For the records below, the count of lines that hold "épreuves" is required; give only that number.

## Available data:
____

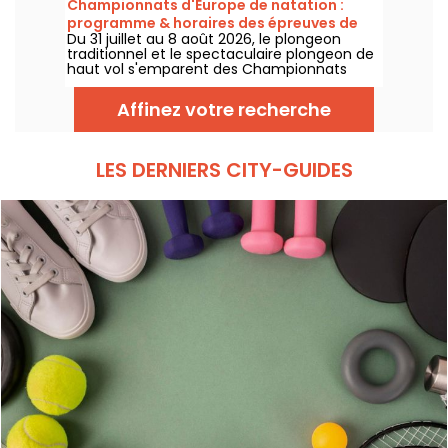
Championnats d'Europe de natation :
encourager nos nageurs. Voici toutes les
programme & horaires des épreuves de
informations à connaître sur la compétition
Du 31 juillet au 8 août 2026, le plongeon
plongeon et de haut vol
et les épreuves !
traditionnel et le spectaculaire plongeon de
haut vol s'emparent des Championnats
d'Europe de natation. Entre le bassin
olympique de Saint-Denis et le cadre
Affinez votre recherche
naturel de la Seine, les meilleurs plongeurs
du continent vont s'élancer pour des figures
acrobatiques saisissantes.
LES DERNIERS CITY-GUIDES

____

## Written answer:
2